While I was admiring it, in walked a couple. She was short, with bright red lips, big glasses, and crisp graying auburn hair. He was tall and stooped with gray hair and beard; he looked like a kindly school teacher--which he was.
"We typically stop on school trips here," he informed me, "and look at the permanent collection. Sometimes we'll look at a special collection."
"Special exhibition," his wife corrected him, with a distracted air.
"[The students] like the color," he continued, " And they definitely relate to people. They talk about the fact that the lady's face is not completely seen. The kids think there's just been a fight. The kids like trying to figure out what's going on between the characters. I don't know if they get it or not. I don't even know what it is. They sense there is some strain in the relationship. Just as they get what's going on between their parents on an emotional level if not the details. They like to bring in the fact that we're eavesdropping."
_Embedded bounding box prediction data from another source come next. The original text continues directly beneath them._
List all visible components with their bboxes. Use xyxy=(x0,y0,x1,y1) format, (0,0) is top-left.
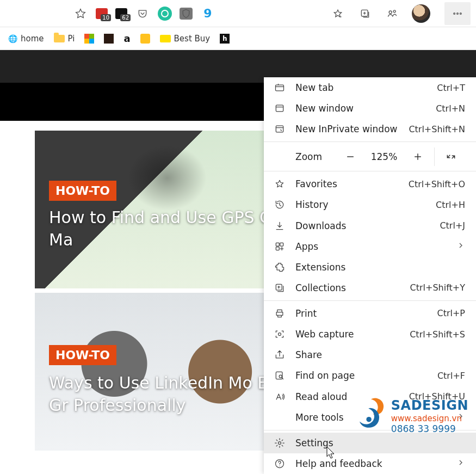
menu-label: Favorites xyxy=(295,178,337,189)
bookmark-hulu[interactable]: h xyxy=(220,34,230,44)
bookmark-folder-pi[interactable]: Pi xyxy=(54,34,75,44)
bookmark-dark[interactable] xyxy=(104,34,114,44)
print-icon xyxy=(274,308,286,319)
favorites-menu-icon[interactable] xyxy=(330,6,345,21)
svg-point-2 xyxy=(393,10,395,12)
favorite-star-icon[interactable] xyxy=(73,6,88,21)
bookmark-label: Pi xyxy=(68,34,75,44)
walmart-icon xyxy=(140,34,150,44)
history-icon xyxy=(274,199,286,210)
svg-rect-6 xyxy=(276,85,284,91)
menu-label: Read aloud xyxy=(295,391,347,402)
menu-help[interactable]: Help and feedback xyxy=(264,453,476,474)
svg-point-4 xyxy=(457,13,459,14)
menu-shortcut: Ctrl+P xyxy=(437,308,465,318)
menu-share[interactable]: Share xyxy=(264,344,476,365)
bookmark-walmart[interactable] xyxy=(140,34,150,44)
profile-avatar[interactable] xyxy=(412,4,430,23)
menu-web-capture[interactable]: Web capture Ctrl+Shift+S xyxy=(264,324,476,344)
menu-label: Apps xyxy=(295,241,318,252)
extension-dark-icon[interactable]: 62 xyxy=(115,8,127,19)
menu-shortcut: Ctrl+Shift+S xyxy=(410,329,465,340)
fullscreen-button[interactable] xyxy=(439,146,463,168)
svg-rect-7 xyxy=(276,105,283,112)
left-gutter xyxy=(0,131,34,474)
menu-label: Print xyxy=(295,308,317,319)
extension-badge: 62 xyxy=(120,14,131,21)
menu-extensions[interactable]: Extensions xyxy=(264,257,476,278)
folder-icon xyxy=(54,35,65,42)
menu-history[interactable]: History Ctrl+H xyxy=(264,194,476,215)
menu-new-inprivate[interactable]: New InPrivate window Ctrl+Shift+N xyxy=(264,119,476,139)
page-content: HOW-TO How to Find and Use GPS Coordinat… xyxy=(0,50,476,474)
new-window-icon xyxy=(274,103,286,114)
menu-separator xyxy=(264,171,476,171)
menu-label: Share xyxy=(295,349,322,360)
site-icon xyxy=(104,34,114,44)
chevron-right-icon xyxy=(456,241,465,252)
ublock-icon[interactable] xyxy=(180,8,193,20)
svg-rect-11 xyxy=(276,247,279,250)
menu-print[interactable]: Print Ctrl+P xyxy=(264,303,476,324)
svg-rect-9 xyxy=(276,243,279,246)
watermark-title: SADESIGN xyxy=(391,398,468,414)
menu-label: Downloads xyxy=(295,220,346,231)
amazon-icon: a xyxy=(123,33,130,44)
menu-label: Help and feedback xyxy=(295,458,382,469)
bookmark-amazon[interactable]: a xyxy=(123,33,130,44)
svg-point-3 xyxy=(454,13,455,14)
bookmark-microsoft[interactable] xyxy=(84,34,94,44)
svg-rect-10 xyxy=(280,243,283,246)
menu-label: More tools xyxy=(295,412,344,423)
menu-label: Find on page xyxy=(295,370,355,381)
menu-shortcut: Ctrl+Shift+Y xyxy=(410,282,465,293)
bookmark-bestbuy[interactable]: Best Buy xyxy=(160,34,211,44)
microsoft-icon xyxy=(84,34,94,44)
zoom-out-button[interactable] xyxy=(338,146,362,168)
menu-new-window[interactable]: New window Ctrl+N xyxy=(264,98,476,119)
menu-downloads[interactable]: Downloads Ctrl+J xyxy=(264,216,476,236)
help-icon xyxy=(274,458,286,469)
menu-shortcut: Ctrl+Shift+O xyxy=(409,179,465,189)
menu-shortcut: Ctrl+Shift+N xyxy=(409,124,465,134)
menu-collections[interactable]: Collections Ctrl+Shift+Y xyxy=(264,278,476,298)
star-icon xyxy=(274,178,286,189)
bookmark-home[interactable]: 🌐 home xyxy=(8,34,44,44)
menu-shortcut: Ctrl+T xyxy=(437,83,465,93)
menu-label: History xyxy=(295,199,328,210)
zoom-value: 125% xyxy=(367,151,401,162)
read-aloud-icon xyxy=(274,391,286,402)
watermark-tel: 0868 33 9999 xyxy=(391,423,468,434)
pocket-icon[interactable] xyxy=(135,6,150,21)
svg-point-1 xyxy=(389,11,392,14)
extension-g-icon[interactable]: 9 xyxy=(200,6,215,21)
watermark-logo xyxy=(354,397,386,436)
svg-point-13 xyxy=(279,333,281,336)
bookmark-label: Best Buy xyxy=(174,34,211,44)
hulu-icon: h xyxy=(220,34,230,44)
extensions-icon xyxy=(274,262,286,273)
extensions-toolbar: 10 62 9 xyxy=(0,0,476,27)
menu-label: Collections xyxy=(295,282,346,293)
new-tab-icon xyxy=(274,82,286,93)
bookmarks-bar: 🌐 home Pi a Best Buy h xyxy=(0,27,476,50)
menu-find[interactable]: Find on page Ctrl+F xyxy=(264,365,476,386)
collections-icon[interactable] xyxy=(357,6,373,21)
menu-new-tab[interactable]: New tab Ctrl+T xyxy=(264,77,476,98)
svg-point-18 xyxy=(366,417,371,422)
bestbuy-icon xyxy=(160,35,171,42)
grammarly-icon[interactable] xyxy=(158,7,172,21)
menu-shortcut: Ctrl+N xyxy=(436,103,465,114)
web-capture-icon xyxy=(274,329,286,340)
gear-icon xyxy=(274,438,286,448)
profile-switch-icon[interactable] xyxy=(385,6,400,21)
settings-and-more-button[interactable] xyxy=(444,2,471,25)
svg-point-5 xyxy=(460,13,462,14)
menu-apps[interactable]: Apps xyxy=(264,236,476,257)
globe-icon: 🌐 xyxy=(8,34,17,44)
collections-icon xyxy=(274,282,286,293)
watermark: SADESIGN www.sadesign.vn 0868 33 9999 xyxy=(354,397,468,436)
zoom-in-button[interactable] xyxy=(406,146,430,168)
extension-lastpass-icon[interactable]: 10 xyxy=(96,8,108,19)
menu-favorites[interactable]: Favorites Ctrl+Shift+O xyxy=(264,174,476,194)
"Voyeurism," his wife offered.
"They don't use that word," he objected.
"Of course," she spat. "They wouldn't."
I felt suddenly as uncomfortable around these two as I did in front of the couple in the painting. Or as I might have in the presence of Hopper and his wife Jo.
The man continued, "I sure enjoy his work. I'd like to see more." He suddenly squinted hard at the painting. "Is that a mirror?" he asked, and I wondered for a second whether he meant of his and her relationship. Then I saw a small square on the back wall of the room in the painting.
"Do you feel isolated like the characters in the painting?" I asked.
The woman barked out a laugh. "Is that a typical marriage? Yeah," she sighed, "that's a typical marriage. I couldn't do it." It took me a second to realize she didn't mean make a marriage work.
"Oh, so you're a painter?"
"Yes." She used her middle finger to wisp away her hair from her face. "I studied Art History and Art Studio. And this is a very good painting. People in a small room and dressed for a night out."
"For it to relate to Nebraska," the man said, "I think that would have to be a farm window."
"It's much more urban than here," she concurred.
"The setting is," he stressed, "but the relationship..."
Sensing another battle developing, I thanked them for their time.